【完】悪名高い高嶺の花の素顔は、一途で、恋愛初心者で。

弱っていたからか、後藤くんの優しさに涙が溢れそうになる。


「それじゃあ、また」

「はい……」


後藤くんは笑顔を残して、オフィスの奥に行ってしまった。

凄く、元気づけられたなぁ。

貰った名刺を見つめ、大切に内ポケットにしまう。


私も、頑張ろう。小さく深呼吸をして、自分のデスクに戻る。

那月くんの方は一切見ず、パソコンの画面に向き合った。今は仕事を片付けるのが先だ。

そう、思ったのに。


「あ、あの、花京院さん」


さっきまで那月くんと話していた女の子が、何故かわたしの方に近づいてきた。

何事かと思い、慌てて顔を上げる。


「は、はい」

「あの……日曜日に金崎さんの慰労会があるんですけど……花京院さん、出席しますか?」


あ、その話か。

さっき、那月くんにも出欠をとっていた。

多分、わたしは誘われている訳ではなく、一応声をかけなければいけないからかけた、という感じだと思う。
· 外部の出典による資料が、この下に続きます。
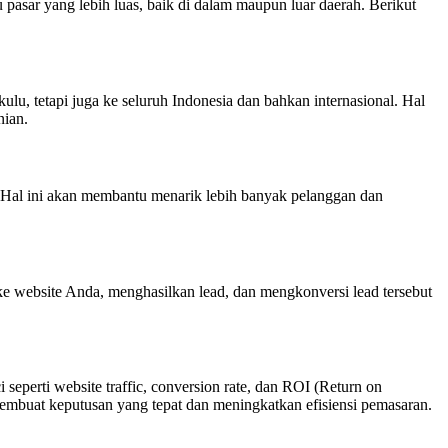
pasar yang lebih luas, baik di dalam maupun luar daerah. Berikut
lu, tetapi juga ke seluruh Indonesia dan bahkan internasional. Hal
nian.
. Hal ini akan membantu menarik lebih banyak pelanggan dan
 ke website Anda, menghasilkan lead, dan mengkonversi lead tersebut
perti website traffic, conversion rate, dan ROI (Return on
embuat keputusan yang tepat dan meningkatkan efisiensi pemasaran.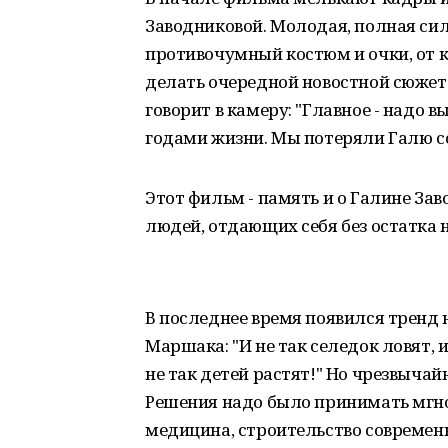
Заводниковой. Молодая, полная сил
противочумный костюм и очки, от 
делать очередной новостной сюжет 
говорит в камеру: "Главное - надо 
годами жизни. Мы потеряли Галю сов
Этот фильм - память и о Галине За
людей, отдающих себя без остатка 
В последнее время появился тренд 
Маршака: "И не так селедок ловят, и
не так детей растят!" Но чрезвычай
Решения надо было принимать мгнов
медицина, строительство современн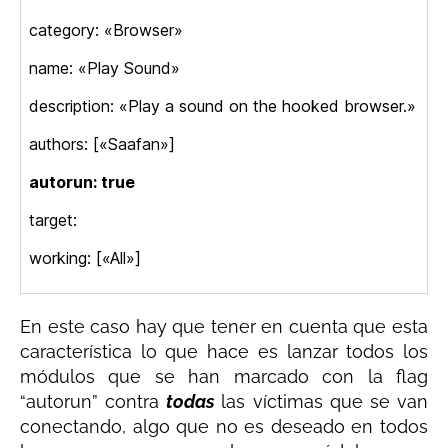
category: «Browser»
name: «Play Sound»
description: «Play a sound on the hooked browser.»
authors: [«Saafan»]
autorun: true
target:
working: [«All»]
En este caso hay que tener en cuenta que esta
característica lo que hace es lanzar todos los
módulos que se han marcado con la flag
“autorun” contra
todas
las víctimas que se van
conectando, algo que no es deseado en todos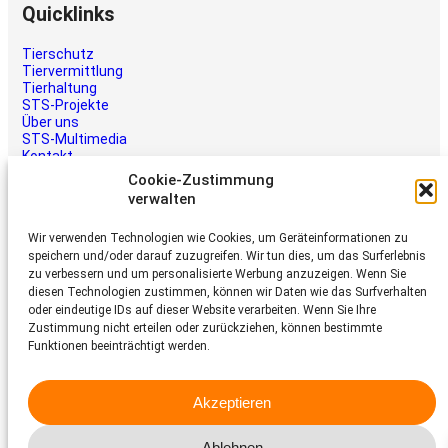
Quicklinks
Tierschutz
Tiervermittlung
Tierhaltung
STS-Projekte
Über uns
STS-Multimedia
Kontakt
Jetzt helfen
Cookie-Zustimmung
verwalten
Tiere brauchen Hilfe – auch Ihre.
Unterstützen Sie die Arbeit des
Wir verwenden Technologien wie Cookies, um Geräteinformationen zu
Schweizer Tierschutz STS.
speichern und/oder darauf zuzugreifen. Wir tun dies, um das Surferlebnis
zu verbessern und um personalisierte Werbung anzuzeigen. Wenn Sie
Jetzt spenden
diesen Technologien zustimmen, können wir Daten wie das Surfverhalten
Schweizer Tierschutz STS
oder eindeutige IDs auf dieser Website verarbeiten. Wenn Sie Ihre
Zustimmung nicht erteilen oder zurückziehen, können bestimmte
Dornacherstrasse 101
Funktionen beeinträchtigt werden.
CH-4053 Basel
Telefon 058 510 64 00
Akzeptieren
sts@tierschutz.com
Ablehnen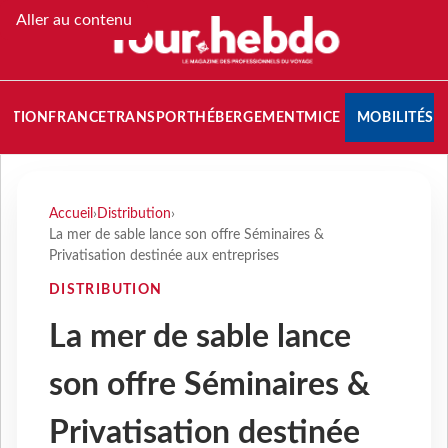
Aller au contenu
NATION
FRANCE
TRANSPORT
HÉBERGEMENT
MICE
MOBILITÉS
Accueil
›
Distribution
›
La mer de sable lance son offre Séminaires &
Privatisation destinée aux entreprises
DISTRIBUTION
La mer de sable lance
son offre Séminaires &
Privatisation destinée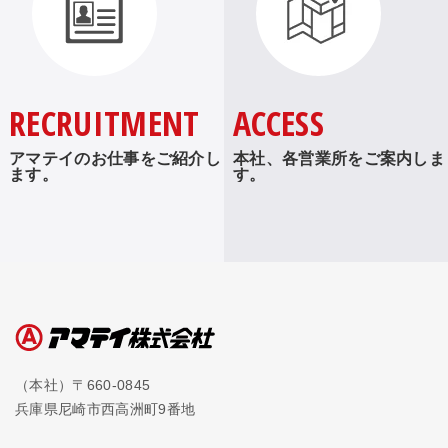
RECRUITMENT
ACCESS
アマテイのお仕事をご紹介し
本社、各営業所をご案内しま
ます。
す。
（本社）〒660-0845
兵庫県尼崎市西高洲町9番地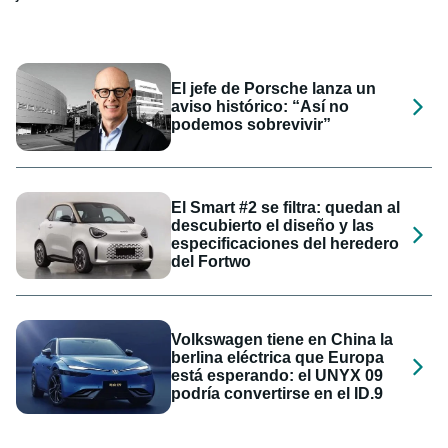
El jefe de Porsche lanza un
aviso histórico: “Así no
podemos sobrevivir”
El Smart #2 se filtra: quedan al
descubierto el diseño y las
especificaciones del heredero
del Fortwo
Volkswagen tiene en China la
berlina eléctrica que Europa
está esperando: el UNYX 09
podría convertirse en el ID.9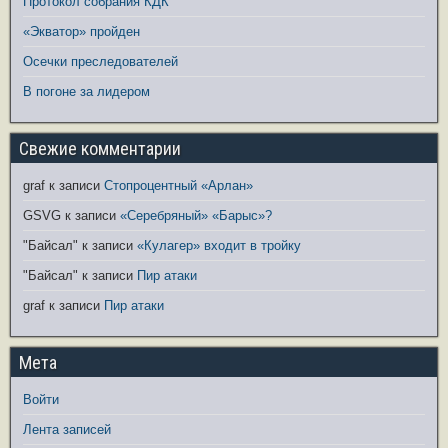
Протокол собрания КДК
«Экватор» пройден
Осечки преследователей
В погоне за лидером
Свежие комментарии
graf
к записи
Стопроцентный «Арлан»
GSVG
к записи
«Серебряный» «Барыс»?
"Байсал"
к записи
«Кулагер» входит в тройку
"Байсал"
к записи
Пир атаки
graf
к записи
Пир атаки
Мета
Войти
Лента записей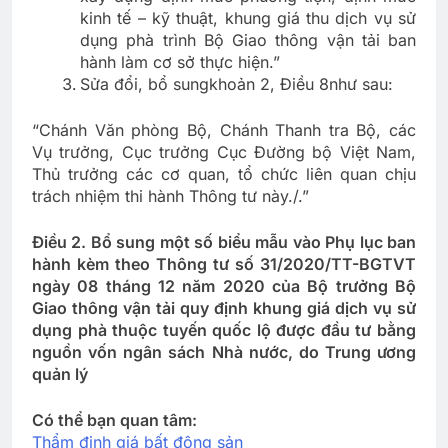
kinh tế – kỹ thuật, khung giá thu dịch vụ sử
dụng phà trình Bộ Giao thông vận tải ban
hành làm cơ sở thực hiện.”
Sửa đổi, bổ sungkhoản 2, Điều 8như sau:
“Chánh Văn phòng Bộ, Chánh Thanh tra Bộ, các
Vụ trưởng, Cục trưởng Cục Đường bộ Việt Nam,
Thủ trưởng các cơ quan, tổ chức liên quan chịu
trách nhiệm thi hành Thông tư này./.”
Điều 2. Bổ sung một số biểu mẫu vào Phụ lục ban
hành kèm theo Thông tư số 31/2020/TT-BGTVT
ngày 08 tháng 12 năm 2020 của Bộ trưởng Bộ
Giao thông vận tải quy định khung giá dịch vụ sử
dụng phà thuộc tuyến quốc lộ được đầu tư bằng
nguồn vốn ngân sách Nhà nước, do Trung ương
quản lý
Có thể bạn quan tâm:
Thẩm định giá bất động sản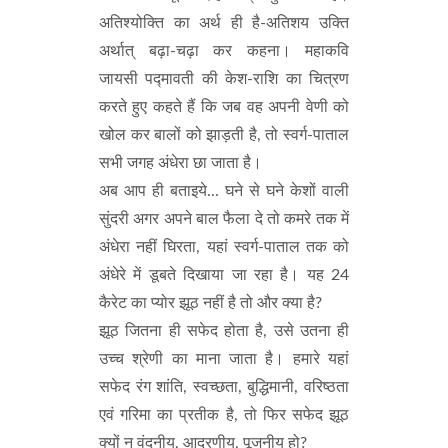
अतिश्योक्ति का अर्थ ही है-अतिशय उक्ति
अर्थात् बढ़ा-चढ़ा कर कहना। महाकवि
जायसी पद्मावती की केश-राशि का चित्रण
करते हुए कहते हैं कि जब वह अपनी वेणी को
खोल कर बालों को झाड़ती है, तो स्वर्ग-पाताल
सभी जगह अंधेरा छा जाता है।
अब आप ही बताइये... घने से घने केशों वाली
सुंदरी अगर अपने बाल फैला दे तो कमरे तक में
अंधेरा नहीं घिरता, यहां स्वर्ग-पाताल तक को
अंधेरे में डूबते दिखाया जा रहा है। यह 24
कैरेट का प्योर झूठ नहीं है तो और क्या है?
झूठ जितना ही सफेद होता है, उसे उतना ही
उच्च श्रेणी का माना जाता है। हमारे यहां
सफेद रंग शांति, स्वच्छता, बुद्धिमानी, वरिष्ठता
एवं गरिमा का प्रतीक है, तो फिर सफेद झूठ
क्यों न वंदनीय, आदरणीय, पूजनीय हो?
金崎さんにはお世話になったから、ぜひ顔を出したいけど……。


「ごめんなさい。その日は用事が……」


きっと、私が出席しても場を白けさせてしまう。それに一応、日曜日は空けておきたい。

那月くんとの、約束があるから。

那月は忘れているみたいだし、出席するみたいだけど……わたしにとっては、とても楽しみにしていた日だったから。